Lei boccheggiò prima di rispondere. «È... caotica. E grande, molto grande». Rimase su un piano il più generale possibile. «E piove» aggiunse in fretta scorgendo numerose gocce sul vetro della finestra dietro Newt. «A Trieste di solito fa molto caldo in questo periodo».

«Oh, capisco» si grattò la nuca, cercò di attirare con gli occhi l'attenzione di Anathema, ma forse non voleva interrompere la sua discussione con Crowley. «Hai già qualcosa in programma?»

Isotta pregò ogni dio perché quella conversazione blanda terminasse. «Non so, farò un giro per i quartieri più famosi. Magari visiterò qualche museo».

«Mh» mormorò lui. «Sono belli i musei».

«Già».

Newt si appoggiò allo schienale e non disse altro. In seguito, la salutò insieme ad Anathema e aggiunsero: «Se serve qualcosa, siamo qui di fianco».

«È brava gente» disse Crowley quando si congedarono. «Di loro ti puoi fidare».

Annuendo, Isotta prese a sparecchiare e a sciacquare le tazzine. Suo zio la raggiunse e le diede una pacca sul braccio. «Lascia, faccio io. Potresti mettere i dolci di Anathema nella scatola blu vicino al frigo?»

Obbedì. L'odore di vaniglia, invece di farle venire l'acquolina, la nauseò. Aveva l'appetito sotto zero, sebbene avesse bevuto un misero bicchiere di latte zuccherato e ingurgitato un biscotto. Già prediceva la preoccupazione di Crowley a pranzo.

«Comunque» disse suo zio. «Hai sentito che Anathema insegna storia. Anche tu vuoi insegnare, no?»

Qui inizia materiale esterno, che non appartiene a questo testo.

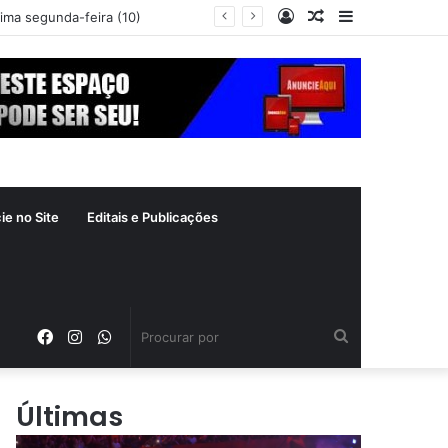
Entrar
Artigo
Barra
xima segunda-feira (10)
aleatório
Lateral
ie no Site
Editais e Publicações
Facebook
Instagram
WhatsApp
Procurar
por
Últimas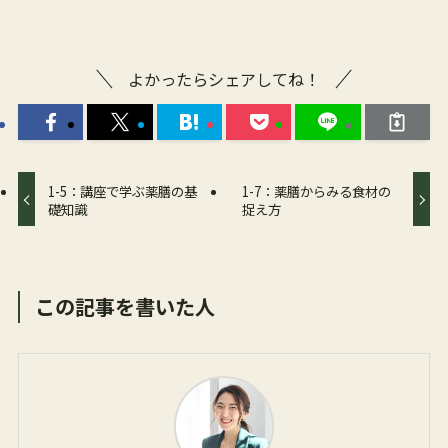
よかったらシェアしてね！
1-5：講座で学ぶ薬膳の基
1-7：薬膳からみる食材の
礎知識
捉え方
この記事を書いた人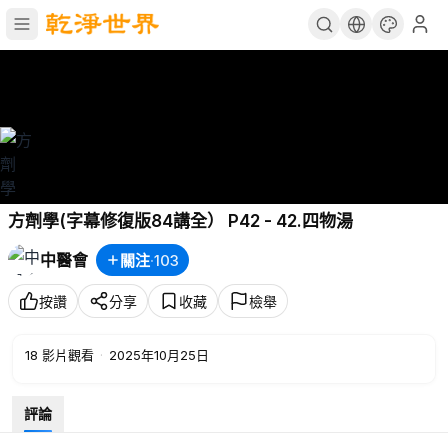
方劑學(字幕修復版84講全） P42 - 42.四物湯
中醫會
關注
·
103
按讚
分享
收藏
檢舉
18
影片觀看
·
2025年10月25日
評論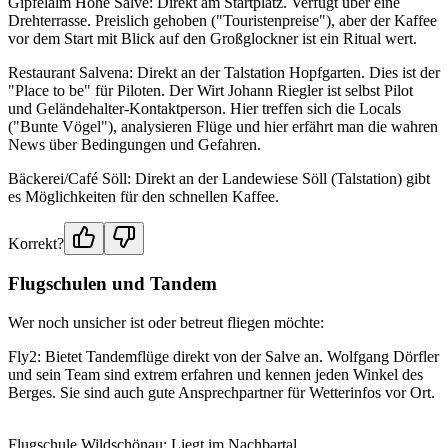
Gipfelalm Hohe Salve: Direkt am Startplatz. Verfügt über eine
Drehterrasse. Preislich gehoben ("Touristenpreise"), aber der Kaffee
vor dem Start mit Blick auf den Großglockner ist ein Ritual wert.
Restaurant Salvena: Direkt an der Talstation Hopfgarten. Dies ist der
"Place to be" für Piloten. Der Wirt Johann Riegler ist selbst Pilot
und Geländehalter-Kontaktperson. Hier treffen sich die Locals
("Bunte Vögel"), analysieren Flüge und hier erfährt man die wahren
News über Bedingungen und Gefahren.
Bäckerei/Café Söll: Direkt an der Landewiese Söll (Talstation) gibt
es Möglichkeiten für den schnellen Kaffee.
Korrekt?
Flugschulen und Tandem
Wer noch unsicher ist oder betreut fliegen möchte:
Fly2: Bietet Tandemflüge direkt von der Salve an. Wolfgang Dörfler
und sein Team sind extrem erfahren und kennen jeden Winkel des
Berges. Sie sind auch gute Ansprechpartner für Wetterinfos vor Ort.
Flugschule Wildschönau: Liegt im Nachbartal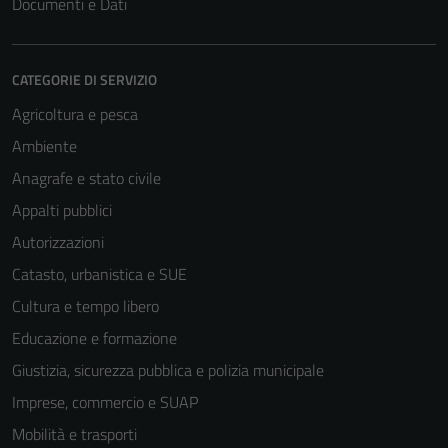
Documenti e Dati
CATEGORIE DI SERVIZIO
Agricoltura e pesca
Ambiente
Anagrafe e stato civile
Appalti pubblici
Autorizzazioni
Catasto, urbanistica e SUE
Tecnici
Cultura e tempo libero
Questi cookie
Educazione e formazione
sono necessari
Giustizia, sicurezza pubblica e polizia municipale
per il
funzionamento
Imprese, commercio e SUAP
del sito e non
Mobilità e trasporti
possono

«Sì, letteratura. Per ora l'idea è quella».

«Ogni tanto facci una chiacchierata. Ti saprà consigliare sicuramente meglio di me».

Borbottando un "mh-mh", Isotta tornò nella sua stanza. Crowley, nel frattempo, rifletteva su cosa avrebbe potuto fare per toglierle quell'espressione da funerale che aveva in volto. Anche lui avrebbe dovuto parlare con Anathema, magari sull'argomento "come alzare a lungo termine l'umore alle persone senza sembrare un completo idiota o perdere la testa".

Sfogliò qualche pagina del saggio che aveva lasciato sul tavolo, ma concentrarsi era impossibile. Udì il rumore di oggetti spostati che proveniva dalla camera di Isotta, come sempre lasciata aperta. Attese qualche minuto, poi sbirciò dentro.

Negli scatoloni c'era ancora qualcosa, ma ormai buona parte della stanza era occupata da libri, DVD e gingilli vari: pupazzetti, calamite, souvenir, fotografie. Due cose lo catturarono in particolare: un grande disegno fatto a mano raffigurante una caricatura di Dante Alighieri, con una citazione che non fu in grado di leggere, e un poster di Amy Winehouse. Fu in quell'istante che una lampadina gli si accese nella mente.

«Hai finito?» le chiese in fretta. Si maledisse subito, probabilmente era apparso seccato.

«Uh, beh, sì».

«Prendi giacca e ombrello, ti porto in un posto che ti piacerà».

«Ma fuori piove».

«Meglio, ti adatti subito al clima».

Camminarono in fretta lungo la strada affollata. Isotta gli stava attaccata: forse, pensò Crowley, non era abituata a passeggiare in mezzo a un tale grumo di gente e temeva di perdersi.

Grondanti di pioggia, raggiunsero la statua in bronzo di Amy Winehouse, miracolosamente scevra di turisti. Quando Isotta sollevò il cappuccio, Crowley vide i suoi occhi spalancarsi. Sorrise, oh Signore come sorrideva. Rimase immobilizzata per qualche secondo, poi iniziò a saltellare davanti a suo zio. «Oddio, oddio, mi fai una foto? Ti prego, una sola!»

A Crowley ci volle un attimo per realizzare che lo scricciolo bagnato davanti a sé era sua nipote e non un sosia alieno. «Certo, certo. Veloce però, ché tra poco mi sa che diluvia».

Sorridendo insieme a lei, pensò Dio, Satana, chiunque, datemi la forza.